Enhancing Cocoa Pod Disease Classification via Transfer Learning and Ensemble Methods: Toward Robust Predictive Modeling
Devina Anduyan, Nyza Cabillo, Navy Gultiano, Mark Phil Pacot
TL;DR
This work tackles the challenge of robust cocoa pod disease classification by combining transfer learning with ensemble methods. It fine-tunes six CNN backbones (VGG16/19, ResNet50/101, InceptionV3, Xception) and evaluates Bagging, Boosting, and Stacking ensembles to detect Black Pod Rot, Pod Borer, and Healthy pods on a balanced, augmented dataset. Bagging delivers the strongest performance with perfect test accuracy on the held-out set, followed by Boosting and Stacking, indicating that ensemble diversity with transfer-learned features enhances generalization. The study demonstrates a promising path for precision agriculture and automated crop-disease management, with potential extensions to real-time monitoring and feature augmentation in field conditions.
Abstract
This study presents an ensemble-based approach for cocoa pod disease classification by integrating transfer learning with three ensemble learning strategies: Bagging, Boosting, and Stacking.

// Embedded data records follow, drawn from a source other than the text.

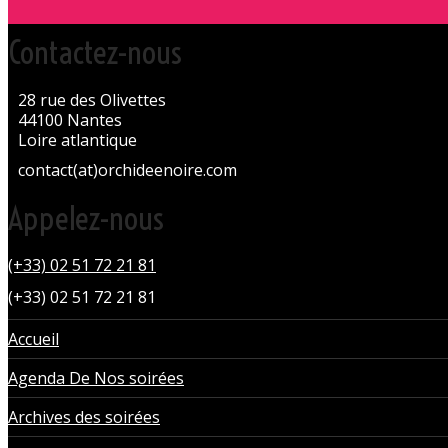
Contactez-nous
28 rue des Olivettes
44100 Nantes
Loire atlantique
contact(at)orchideenoire.com
Appelez-nous
(+33) 02 51 72 21 81
(+33) 02 51 72 21 81
Accueil
Agenda De Nos soirées
Archives des soirées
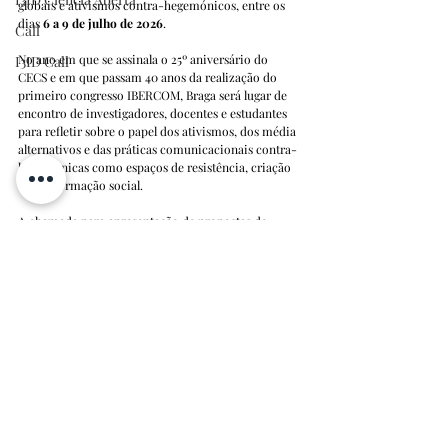
globais e ativismos contra-hegemónicos, entre os 
dias
 6 a 9 de julho de 2026
.
Call
No ano em que se assinala o 25º aniversário do 
I3ID Call
CECS e em que passam 40 anos da realização do 
primeiro congresso IBERCOM, Braga será lugar de 
encontro de investigadores, docentes e estudantes 
para refletir sobre o papel dos ativismos, dos média 
alternativos e das práticas comunicacionais contra-
hegemónicas como espaços de resistência, criação 
e transformação social.
A chamada para apresentação de propostas de 
trabalho decorreu até 
8 de março.
Mais 
informações
.
I3ID Noticias
I3ID Arquivo Notícias
I3ID Call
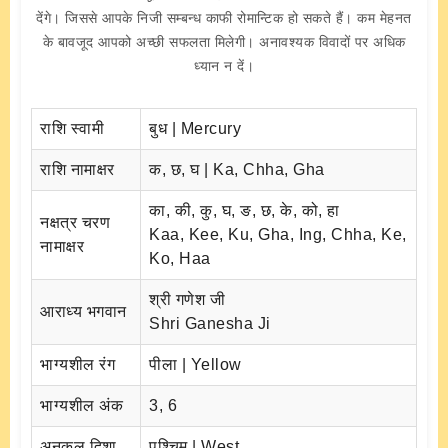
देंगे। जिससे आपके निजी सम्बन्ध काफी रोमान्टिक हो सकते हैं। कम मेहनत
के बावजूद आपको अच्छी सफलता मिलेगी। अनावश्यक विवादों पर अधिक
ध्यान न दें।
राशि स्वामी
बुध | Mercury
राशि नामाक्षर
क, छ, घ | Ka, Chha, Gha
का, की, कु, घ, ङ, छ, के, को, हा
नक्षत्र चरण
Kaa, Kee, Ku, Gha, Ing, Chha, Ke,
नामाक्षर
Ko, Haa
श्री गणेश जी
आराध्य भगवान
Shri Ganesha Ji
भाग्यशील रंग
पीला | Yellow
भाग्यशील अंक
3, 6
अनुकूल दिशा
पश्चिम | West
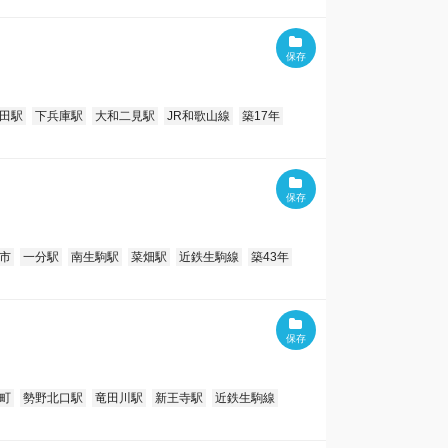
田駅
下兵庫駅
大和二見駅
JR和歌山線
築17年
市
一分駅
南生駒駅
菜畑駅
近鉄生駒線
築43年
町
勢野北口駅
竜田川駅
新王寺駅
近鉄生駒線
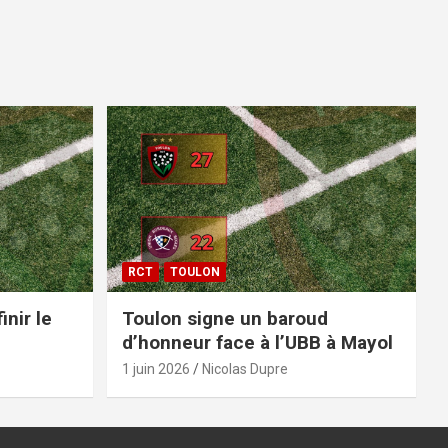
RCT
TOULON
inir le
Toulon signe un baroud
d’honneur face à l’UBB à Mayol
1 juin 2026
Nicolas Dupre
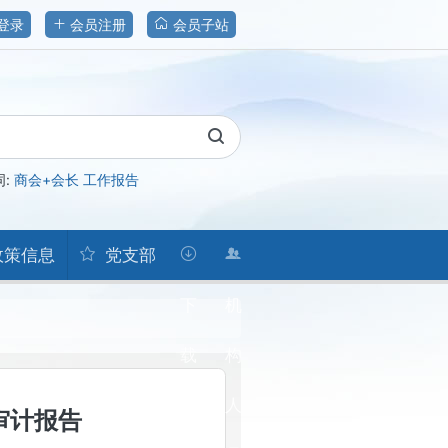
登录
会员注册
会员子站
词:
商会+会长
工作报告
政策信息
党支部
下
机
载
构
人
审计报告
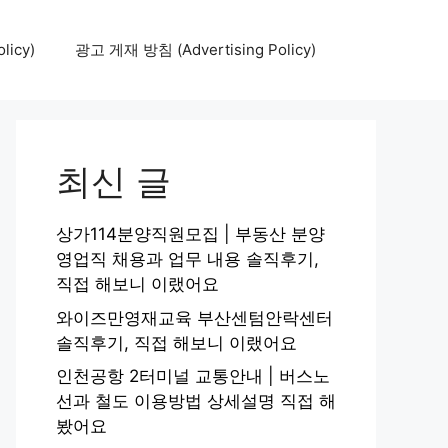
icy)
광고 게재 방침 (Advertising Policy)
최신 글
상가114분양직원모집 | 부동산 분양
영업직 채용과 업무 내용 솔직후기,
직접 해보니 이랬어요
와이즈만영재교육 부산센텀안락센터
솔직후기, 직접 해보니 이랬어요
인천공항 2터미널 교통안내 | 버스노
선과 철도 이용방법 상세설명 직접 해
봤어요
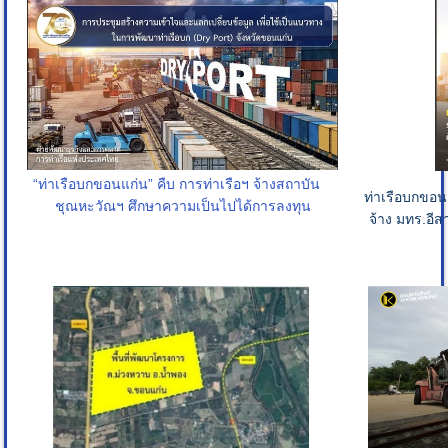
“ท่าเรือบกขอนแก่น” คืบ การท่าเรือฯ จ้างสถาบัน
ท่าเรือบกขอ
ชุณหะวัณฯ ศึกษาความเป็นไปได้การลงทุน
จ้าง มทร.อีส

Pre-trained convolutional neural networks, including VGG16, VGG19, ResNet50, ResNet101, InceptionV3, and Xception, were fine-tuned and employed as base learners to detect three disease categories: Black Pod Rot, Pod Borer, and Healthy. A balanced dataset of 6,000 cocoa pod images was curated and augmented to ensure robustness against variations in lighting, orientation, and disease severity. The performance of each ensemble method was evaluated using accuracy, precision, recall, and F1-score. Experimental results show that Bagging consistently achieved superior classification performance with a test accuracy of 100%, outperforming Boosting (97%) and Stacking (92%). The findings confirm that combining transfer learning with ensemble techniques improves model generalization and reliability, making it a promising direction for precision agriculture and automated crop disease management.